[Stored items from a collection]

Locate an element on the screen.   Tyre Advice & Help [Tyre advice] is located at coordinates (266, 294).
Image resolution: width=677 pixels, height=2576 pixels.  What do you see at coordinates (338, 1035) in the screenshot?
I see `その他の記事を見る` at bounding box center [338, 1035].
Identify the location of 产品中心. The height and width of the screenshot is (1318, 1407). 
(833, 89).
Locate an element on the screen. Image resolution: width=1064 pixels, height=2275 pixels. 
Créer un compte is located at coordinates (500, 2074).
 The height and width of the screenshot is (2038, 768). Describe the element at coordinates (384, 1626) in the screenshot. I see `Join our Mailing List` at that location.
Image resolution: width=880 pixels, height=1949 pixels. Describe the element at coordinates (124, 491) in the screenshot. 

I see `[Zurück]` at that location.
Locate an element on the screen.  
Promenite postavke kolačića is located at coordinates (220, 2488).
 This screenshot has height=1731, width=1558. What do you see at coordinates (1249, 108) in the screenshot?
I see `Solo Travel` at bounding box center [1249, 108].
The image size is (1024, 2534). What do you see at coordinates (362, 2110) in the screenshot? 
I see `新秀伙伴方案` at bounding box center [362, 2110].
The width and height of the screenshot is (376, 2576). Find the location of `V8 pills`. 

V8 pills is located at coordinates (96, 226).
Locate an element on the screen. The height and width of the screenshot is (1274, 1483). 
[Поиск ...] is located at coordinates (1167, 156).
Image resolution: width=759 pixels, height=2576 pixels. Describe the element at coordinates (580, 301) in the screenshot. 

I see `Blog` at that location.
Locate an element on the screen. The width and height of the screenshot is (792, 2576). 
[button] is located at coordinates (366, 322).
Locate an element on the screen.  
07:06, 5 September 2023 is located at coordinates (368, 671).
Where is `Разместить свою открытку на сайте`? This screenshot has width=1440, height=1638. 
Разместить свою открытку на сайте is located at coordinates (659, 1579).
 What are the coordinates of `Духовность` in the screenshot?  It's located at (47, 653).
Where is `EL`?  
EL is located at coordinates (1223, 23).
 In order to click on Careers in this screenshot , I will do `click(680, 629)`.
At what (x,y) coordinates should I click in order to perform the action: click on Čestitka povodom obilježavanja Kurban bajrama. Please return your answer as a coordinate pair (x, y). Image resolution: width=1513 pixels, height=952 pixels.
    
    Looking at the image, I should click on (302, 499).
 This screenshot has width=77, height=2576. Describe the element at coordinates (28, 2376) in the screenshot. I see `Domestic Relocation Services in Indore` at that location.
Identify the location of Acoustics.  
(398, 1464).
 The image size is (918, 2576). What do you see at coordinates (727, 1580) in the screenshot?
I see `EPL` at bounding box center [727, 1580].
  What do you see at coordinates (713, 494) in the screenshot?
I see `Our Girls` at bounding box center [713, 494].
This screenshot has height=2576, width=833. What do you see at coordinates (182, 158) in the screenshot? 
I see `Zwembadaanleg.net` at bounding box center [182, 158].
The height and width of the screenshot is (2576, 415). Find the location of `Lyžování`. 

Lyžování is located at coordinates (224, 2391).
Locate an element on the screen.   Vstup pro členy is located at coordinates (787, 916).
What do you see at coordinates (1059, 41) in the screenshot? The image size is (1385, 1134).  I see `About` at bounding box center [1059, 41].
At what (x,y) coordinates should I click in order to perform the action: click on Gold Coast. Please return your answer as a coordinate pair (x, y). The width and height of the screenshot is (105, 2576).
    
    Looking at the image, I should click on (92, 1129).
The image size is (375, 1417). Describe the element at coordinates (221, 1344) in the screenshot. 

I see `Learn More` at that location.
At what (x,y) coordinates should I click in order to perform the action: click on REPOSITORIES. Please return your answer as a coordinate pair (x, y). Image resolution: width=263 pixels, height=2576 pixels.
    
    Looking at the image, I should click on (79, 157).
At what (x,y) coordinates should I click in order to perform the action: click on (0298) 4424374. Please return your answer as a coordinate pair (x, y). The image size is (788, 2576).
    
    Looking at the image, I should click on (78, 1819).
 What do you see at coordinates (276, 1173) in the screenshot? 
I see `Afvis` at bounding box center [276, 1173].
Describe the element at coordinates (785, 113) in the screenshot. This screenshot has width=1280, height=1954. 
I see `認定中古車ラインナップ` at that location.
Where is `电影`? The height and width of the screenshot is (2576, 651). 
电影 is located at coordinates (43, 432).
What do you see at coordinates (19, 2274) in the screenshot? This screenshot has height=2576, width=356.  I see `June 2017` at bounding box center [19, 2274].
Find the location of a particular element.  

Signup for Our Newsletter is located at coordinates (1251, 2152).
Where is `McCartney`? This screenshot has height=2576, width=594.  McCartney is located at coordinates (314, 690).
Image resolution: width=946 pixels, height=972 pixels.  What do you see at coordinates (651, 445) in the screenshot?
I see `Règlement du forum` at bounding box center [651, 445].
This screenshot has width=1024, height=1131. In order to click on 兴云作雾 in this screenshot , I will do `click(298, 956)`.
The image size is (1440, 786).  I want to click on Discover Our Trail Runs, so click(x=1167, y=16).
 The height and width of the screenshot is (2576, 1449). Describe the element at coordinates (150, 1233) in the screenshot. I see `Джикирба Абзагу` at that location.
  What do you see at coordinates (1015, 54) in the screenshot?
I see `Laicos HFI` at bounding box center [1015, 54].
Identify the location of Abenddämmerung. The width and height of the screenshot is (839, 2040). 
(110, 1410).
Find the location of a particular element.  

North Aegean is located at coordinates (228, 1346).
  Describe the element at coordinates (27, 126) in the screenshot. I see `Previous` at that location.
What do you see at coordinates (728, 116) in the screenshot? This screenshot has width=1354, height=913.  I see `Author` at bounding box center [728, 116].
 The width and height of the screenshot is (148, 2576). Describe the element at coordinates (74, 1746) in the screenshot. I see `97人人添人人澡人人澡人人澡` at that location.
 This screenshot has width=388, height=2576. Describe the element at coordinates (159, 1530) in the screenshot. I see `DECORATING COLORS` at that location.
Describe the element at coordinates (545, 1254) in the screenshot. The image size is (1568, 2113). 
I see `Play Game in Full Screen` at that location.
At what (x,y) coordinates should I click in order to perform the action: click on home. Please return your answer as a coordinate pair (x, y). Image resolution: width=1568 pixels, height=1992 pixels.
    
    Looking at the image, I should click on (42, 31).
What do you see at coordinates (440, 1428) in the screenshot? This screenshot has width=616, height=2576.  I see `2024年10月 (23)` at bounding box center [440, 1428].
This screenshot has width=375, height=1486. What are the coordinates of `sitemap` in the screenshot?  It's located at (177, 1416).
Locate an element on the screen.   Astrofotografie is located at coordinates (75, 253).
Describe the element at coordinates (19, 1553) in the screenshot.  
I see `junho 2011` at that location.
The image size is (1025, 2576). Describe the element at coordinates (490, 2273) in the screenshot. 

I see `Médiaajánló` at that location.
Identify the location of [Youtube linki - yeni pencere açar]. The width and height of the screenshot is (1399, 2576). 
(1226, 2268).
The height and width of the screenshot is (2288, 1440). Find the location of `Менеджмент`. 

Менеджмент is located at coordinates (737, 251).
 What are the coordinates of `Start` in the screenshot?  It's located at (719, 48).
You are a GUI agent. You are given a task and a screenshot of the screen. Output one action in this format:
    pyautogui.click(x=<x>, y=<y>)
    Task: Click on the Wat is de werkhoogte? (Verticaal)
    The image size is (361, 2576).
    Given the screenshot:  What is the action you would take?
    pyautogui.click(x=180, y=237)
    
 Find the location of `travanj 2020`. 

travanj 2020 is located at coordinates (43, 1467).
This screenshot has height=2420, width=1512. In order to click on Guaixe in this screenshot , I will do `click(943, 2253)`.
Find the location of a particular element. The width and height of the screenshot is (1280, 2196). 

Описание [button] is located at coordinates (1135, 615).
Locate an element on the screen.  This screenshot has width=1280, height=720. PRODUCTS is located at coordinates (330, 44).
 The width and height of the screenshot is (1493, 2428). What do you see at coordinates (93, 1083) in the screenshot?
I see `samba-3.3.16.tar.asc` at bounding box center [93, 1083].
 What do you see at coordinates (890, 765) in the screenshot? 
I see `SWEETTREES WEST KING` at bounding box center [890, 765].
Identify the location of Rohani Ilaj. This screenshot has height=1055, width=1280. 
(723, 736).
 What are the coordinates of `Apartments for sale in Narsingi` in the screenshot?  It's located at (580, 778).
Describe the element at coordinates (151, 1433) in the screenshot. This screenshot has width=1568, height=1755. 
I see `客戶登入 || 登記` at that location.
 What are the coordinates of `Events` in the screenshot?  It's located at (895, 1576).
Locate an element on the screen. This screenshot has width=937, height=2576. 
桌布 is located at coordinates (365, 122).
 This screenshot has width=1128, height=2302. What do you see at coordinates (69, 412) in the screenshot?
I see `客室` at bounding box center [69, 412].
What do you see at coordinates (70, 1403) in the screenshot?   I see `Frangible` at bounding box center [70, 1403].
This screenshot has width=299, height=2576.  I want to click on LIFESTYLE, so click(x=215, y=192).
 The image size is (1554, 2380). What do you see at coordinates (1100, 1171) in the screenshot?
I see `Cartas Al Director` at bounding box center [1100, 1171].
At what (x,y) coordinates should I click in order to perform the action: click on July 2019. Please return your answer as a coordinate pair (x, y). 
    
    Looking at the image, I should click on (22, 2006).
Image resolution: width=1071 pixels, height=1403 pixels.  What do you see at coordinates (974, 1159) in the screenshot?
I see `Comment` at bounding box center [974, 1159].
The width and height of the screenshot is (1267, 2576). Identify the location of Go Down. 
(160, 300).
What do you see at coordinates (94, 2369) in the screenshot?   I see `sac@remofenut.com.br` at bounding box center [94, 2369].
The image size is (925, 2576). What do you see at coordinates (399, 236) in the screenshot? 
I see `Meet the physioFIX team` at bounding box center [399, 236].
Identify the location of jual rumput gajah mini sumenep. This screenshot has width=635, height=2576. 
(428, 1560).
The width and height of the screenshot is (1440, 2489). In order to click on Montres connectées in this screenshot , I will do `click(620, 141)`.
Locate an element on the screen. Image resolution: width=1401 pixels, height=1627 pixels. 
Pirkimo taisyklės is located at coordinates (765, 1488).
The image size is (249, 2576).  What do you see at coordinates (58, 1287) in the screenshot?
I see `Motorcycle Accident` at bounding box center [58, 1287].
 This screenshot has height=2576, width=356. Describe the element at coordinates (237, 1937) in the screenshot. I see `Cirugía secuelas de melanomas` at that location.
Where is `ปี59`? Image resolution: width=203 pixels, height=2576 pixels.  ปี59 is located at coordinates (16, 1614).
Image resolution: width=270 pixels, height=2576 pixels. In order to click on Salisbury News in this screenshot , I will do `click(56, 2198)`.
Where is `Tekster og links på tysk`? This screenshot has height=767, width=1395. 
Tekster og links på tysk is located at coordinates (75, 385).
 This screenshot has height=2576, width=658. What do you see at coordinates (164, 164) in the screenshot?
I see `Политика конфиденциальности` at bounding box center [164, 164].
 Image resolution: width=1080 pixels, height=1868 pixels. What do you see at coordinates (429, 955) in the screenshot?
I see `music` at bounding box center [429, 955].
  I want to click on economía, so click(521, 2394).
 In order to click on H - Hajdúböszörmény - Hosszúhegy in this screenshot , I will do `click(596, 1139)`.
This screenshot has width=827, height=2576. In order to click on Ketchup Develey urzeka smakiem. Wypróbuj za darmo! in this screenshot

■ The problem ■
Please make an exact copy of the lines above from the line with "Image resolution: width=759" through the line with "In order to click on Careers", both ends included.

■ Response to the task ■
Image resolution: width=759 pixels, height=2576 pixels. Describe the element at coordinates (580, 301) in the screenshot. 

I see `Blog` at that location.
Locate an element on the screen. The width and height of the screenshot is (792, 2576). 
[button] is located at coordinates (366, 322).
Locate an element on the screen.  
07:06, 5 September 2023 is located at coordinates (368, 671).
Where is `Разместить свою открытку на сайте`? This screenshot has width=1440, height=1638. 
Разместить свою открытку на сайте is located at coordinates (659, 1579).
 What are the coordinates of `Духовность` in the screenshot?  It's located at (47, 653).
Where is `EL`?  
EL is located at coordinates (1223, 23).
 In order to click on Careers in this screenshot , I will do `click(680, 629)`.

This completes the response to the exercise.